(NEHA) Call Girls Nagpur Call Now 8250077686 Nagpur Escorts 24x7
Drake Mendez curatecamp 2015
1. Maximizing Description to
Enhance Access to Born-
Digital Archival Collections
Seeley G. Mudd Manuscript Library
Princeton University Library
Rossy Mendez, Public Services Project Archivist
Jarrett M. Drake, Digital Archivist
CURATEcamp, Brooklyn Historical Society
April 23, 2015
2.
3. “How we describe
the collections in our
care influences the
ability of people to
discover, access, use
and interpret them”
Trends in Practice:
Archival Arrangement and
Description, pg 17.
<extent>
<scopecontent>
<unittitle>
11. Multi-level Description of Digital Records
Reality
For born-digital records, the Archive’s existing descriptive
workflows failed to provide sufficient context and precision for
<did> elements, including <unitdate>, <unittitle>, & <extent>.
Challenge
For multi-level records, how does one create these
elements programmatically?
14. Revised Workflow
Question
What are the key metadata points we should extract from
born-digital records and later represent in EAD?
Answer
1. Names of each folder <unittitle>
2. Modified dates of the oldest and newest files <unitdate>
3. Numbers of folders and numbers of files <extent>
15. Current Description Workflow
Complete digital records processing for Mudd Library can be found at:
http://rbsc.princeton.edu/policies/guidance-recommended-file-formats
.txt
.csv
.xls
.xml
16. Current Description Workflow: Extract
Shell script to extract <unittitle>, <unitdate>, and <extent> values
-maxdepth 1
17. Current Description Workflow: Transform
Output of shell script as .txt file
Output of shell script transformed into EAD
18. Description Workflow Enhancements
Eliminate string values for <extent> elements and
minimize post-processing of data
Use topic modeling for textual data (fondz or another
program) and write scripts for basic textual analysis
(e.g., automated page count for PDF’s)
Index all names of directories and files and represent
their structure through a file browser embedded in the
finding aid and/or the repository (Hydra)
Editor's Notes
Hello, I am Rossy Mendez and I am the Public Services Project Archivist at the Seeley G. Mudd Manuscript Library and my colleague is Jarrett Drake who is the Digital Archivist at Mudd and we are here to talk to you about our process in maximizing description to enhance access to born-digital archival collections.

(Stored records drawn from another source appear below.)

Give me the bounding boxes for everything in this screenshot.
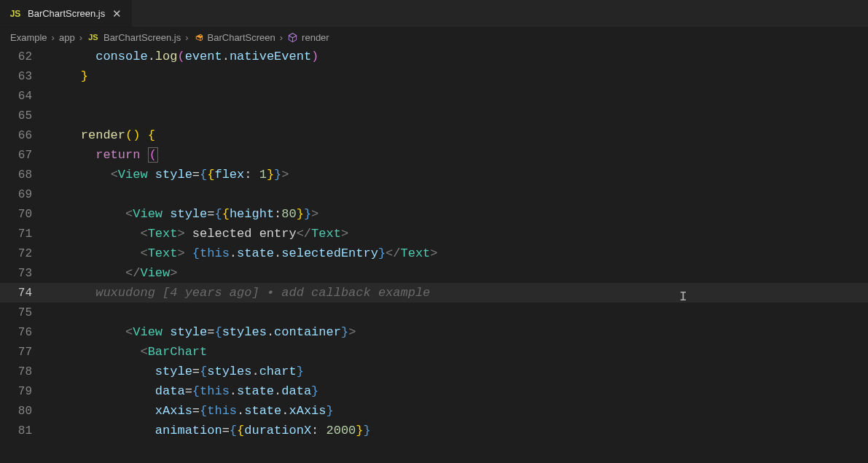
line-number: 64 (0, 90, 51, 103)
code-line[interactable]: 72 <Text> {this.state.selectedEntry}</Te… (0, 244, 868, 263)
code-line[interactable]: 77 <BarChart (0, 342, 868, 362)
line-number: 70 (0, 208, 51, 221)
breadcrumb-item[interactable]: BarChartScreen (193, 32, 275, 43)
line-number: 73 (0, 267, 51, 280)
line-number: 72 (0, 247, 51, 260)
code-line[interactable]: 67 return ( (0, 145, 868, 165)
breadcrumb-item[interactable]: JS BarChartScreen.js (87, 32, 181, 43)
line-number: 79 (0, 385, 51, 398)
method-icon (287, 32, 298, 43)
line-number: 71 (0, 227, 51, 241)
line-number: 78 (0, 365, 51, 378)
line-number: 67 (0, 149, 51, 162)
editor-view[interactable]: 62 console.log(event.nativeEvent) 63 } 6… (0, 47, 868, 440)
code-line[interactable]: 63 } (0, 66, 868, 86)
code-line[interactable]: 70 <View style={{height:80}}> (0, 204, 868, 224)
line-number: 66 (0, 129, 51, 142)
line-number: 76 (0, 326, 51, 339)
code-line[interactable]: 71 <Text> selected entry</Text> (0, 224, 868, 244)
code-line[interactable]: 81 animation={{durationX: 2000}} (0, 421, 868, 440)
code-line[interactable]: 73 </View> (0, 263, 868, 283)
js-file-icon: JS (9, 9, 22, 19)
code-line[interactable]: 69 (0, 184, 868, 204)
tab-filename: BarChartScreen.js (28, 8, 105, 19)
line-number: 63 (0, 70, 51, 83)
breadcrumb-label: BarChartScreen (208, 32, 275, 43)
line-number: 65 (0, 109, 51, 122)
git-blame-annotation: wuxudong [4 years ago] • add callback ex… (95, 286, 430, 300)
tab-active[interactable]: JS BarChartScreen.js ✕ (0, 0, 133, 27)
breadcrumb-label: BarChartScreen.js (103, 32, 181, 43)
chevron-right-icon: › (280, 32, 283, 43)
chevron-right-icon: › (79, 32, 82, 43)
chevron-right-icon: › (185, 32, 188, 43)
js-file-icon: JS (87, 33, 100, 42)
breadcrumb-item[interactable]: Example (10, 32, 47, 43)
line-number: 81 (0, 424, 51, 437)
line-number: 68 (0, 168, 51, 182)
line-number: 80 (0, 405, 51, 418)
class-icon (193, 32, 204, 43)
line-number: 69 (0, 188, 51, 201)
chevron-right-icon: › (52, 32, 55, 43)
code-line-active[interactable]: 74 wuxudong [4 years ago] • add callback… (0, 283, 868, 303)
code-line[interactable]: 64 (0, 86, 868, 106)
breadcrumb-label: render (302, 32, 329, 43)
line-number: 74 (0, 287, 51, 300)
code-line[interactable]: 80 xAxis={this.state.xAxis} (0, 401, 868, 421)
code-line[interactable]: 78 style={styles.chart} (0, 362, 868, 381)
line-number: 62 (0, 50, 51, 63)
code-line[interactable]: 75 (0, 303, 868, 322)
tab-bar: JS BarChartScreen.js ✕ (0, 0, 868, 28)
code-line[interactable]: 68 <View style={{flex: 1}}> (0, 165, 868, 184)
line-number: 77 (0, 346, 51, 359)
code-line[interactable]: 66 render() { (0, 125, 868, 145)
close-icon[interactable]: ✕ (111, 6, 123, 22)
breadcrumb: Example › app › JS BarChartScreen.js › B… (0, 28, 868, 47)
code-line[interactable]: 62 console.log(event.nativeEvent) (0, 47, 868, 66)
code-line[interactable]: 65 (0, 106, 868, 125)
code-line[interactable]: 79 data={this.state.data} (0, 381, 868, 401)
line-number: 75 (0, 306, 51, 319)
code-line[interactable]: 76 <View style={styles.container}> (0, 322, 868, 342)
breadcrumb-item[interactable]: render (287, 32, 329, 43)
breadcrumb-item[interactable]: app (59, 32, 75, 43)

First I wanted to talk a little bit about where we work. The Mudd Manuscript Library is part of the Rare Books and Special Collections Division at Princeton University. Our library houses and provide access to the university archives and public policy collections. We have over 30,000 linear feet of records of diverse media as well as several collections that contain born-digital material.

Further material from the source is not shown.